赤ちゃんに対しては日焼け止めを使うべきではないと私は考えています。
「敏感肌の赤ちゃんのためにはどんな日焼け止めがオススメ?人気の日焼け止めは?」というような問いが投げかけられた場合、私はそのような問い自体に馬鹿らしさを感じながら、「敏感肌の赤ちゃんに対して日焼け止めなどは塗ってはいけない」と答えることになるだろうと思います。
ここで、もし「敏感肌の赤ちゃんには、やっぱりノンケミカルの肌に優しい日焼け止めがオススメですし、人気ですよ!」などという答えを平気で返す人が現れた場合、私はそのような回答をする人が自分の赤ちゃんになるべく近寄らないような手立てをとることになるかもしれません。その人が自分の肌の上にそれを塗るのは勝手ですが、あまり関わり合いにはなりたくないものです。
それが日焼け止めである限り赤ちゃんの肌に優しくはない
すべての日焼け止めはケミカルなものです。「すべての日焼け止め」という以上、「ノンケミカル」と呼ばれている日焼け止めもその例外ではありません。
「紫外線吸収剤」が使われていないというだけで、それ以外の化学成分はいくらでも使っていい「ノンケミカル」の日焼け止めは、むしろ、「化学成分まみれのケミカルな日焼け止めである」と言い切ってもいいくらいのものだと私は個人的には考えています。
というより、私は、便宜上こうして仕方なく「ノンケミカル」という言葉を使ってはいますが、「ノンケミカル」という消費者を騙して狡猾な嘘を成立させる言葉を使うことそれ自体を禁じるべきだという立場に立っています。
「お肌に優しいはずの人気のノンケミカルの日焼け止めなのに、どうしてお肌が荒れるの?」というような素朴な疑問を投げかけている人をたまに見ますが、それに対する答えは簡単であり、「ノンケミカルの日焼け止めには紫外線吸収剤以外の化学成分がふんだんに使われているのだから、その何らかの化学成分とお肌の相性が悪かった」のです。

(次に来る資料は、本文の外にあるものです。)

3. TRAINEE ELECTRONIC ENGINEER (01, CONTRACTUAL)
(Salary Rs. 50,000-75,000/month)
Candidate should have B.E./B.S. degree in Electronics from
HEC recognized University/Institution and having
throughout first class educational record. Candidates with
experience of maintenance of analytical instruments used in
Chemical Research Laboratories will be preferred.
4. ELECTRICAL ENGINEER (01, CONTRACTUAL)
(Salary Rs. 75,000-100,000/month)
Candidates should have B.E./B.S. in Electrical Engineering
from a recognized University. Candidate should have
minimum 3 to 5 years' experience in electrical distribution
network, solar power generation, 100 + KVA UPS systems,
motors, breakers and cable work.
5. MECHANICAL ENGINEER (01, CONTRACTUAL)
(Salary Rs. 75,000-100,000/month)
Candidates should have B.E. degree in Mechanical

「ノンケミカル」の日焼け止めは言葉だけを見るといかにも肌に優しそうな印象があり、そこを理由にして人気も獲得しやすい日焼け止めですが、その実態はまるで違います。
肌荒れを気にする反ケミカルの日焼け止めユーザーが蛇蝎のごとく嫌っている「紫外線吸収剤」が使用されていないというだけであって、それが日焼け止めであり、化学成分が必ずどこかに含まれている以上、そもそも肌に優しいものではありません。日焼け止めを使う以上、何かしらの刺激は覚悟しなければならないでしょう。
日焼け止めはどれもケミカルであり肌に刺激がある
「敏感肌の赤ちゃんには、やっぱりノンケミカルの肌に優しい日焼け止めがオススメですよ!」というような答えを出す回答者は、「ノンケミカル=肌に優しい」という前提で物事を考えているか、あるいは、商業的な理由などで「ノンケミカル=肌に優しい人気商品」というイメージを死守し、赤ちゃんの肌を傷つけてでも日焼け止めという商品を売ろうとしているかのどちらかであると判断してまず間違いないでしょう。
前者のように「単に知らない」のか、後者のように「意図的」なのかはわかりませんが、そのような前提のもとノンケミカルの日焼け止めを「安全な人気の日焼け止め」としてオススメする姿勢ははっきりいって考えものです。それが「敏感肌の赤ちゃん」に関する話であるならば、もってのほかです。
これは何も「ケミカルの日焼け止めを使うべきだ」という話ではありません。「ケミカル」であろうが「ノンケミカル」であろうが、「赤ちゃんに日焼け止めを使うべきではない」という話です。
また、「ノンケミカルの日焼け止めは危険だ!」などと騒ぎ立てたいのでもありません。「ノンケミカル」が、「オーガニック」であろうが「無添加」であろうが「天然」であろうが、話はそれほど変わりません。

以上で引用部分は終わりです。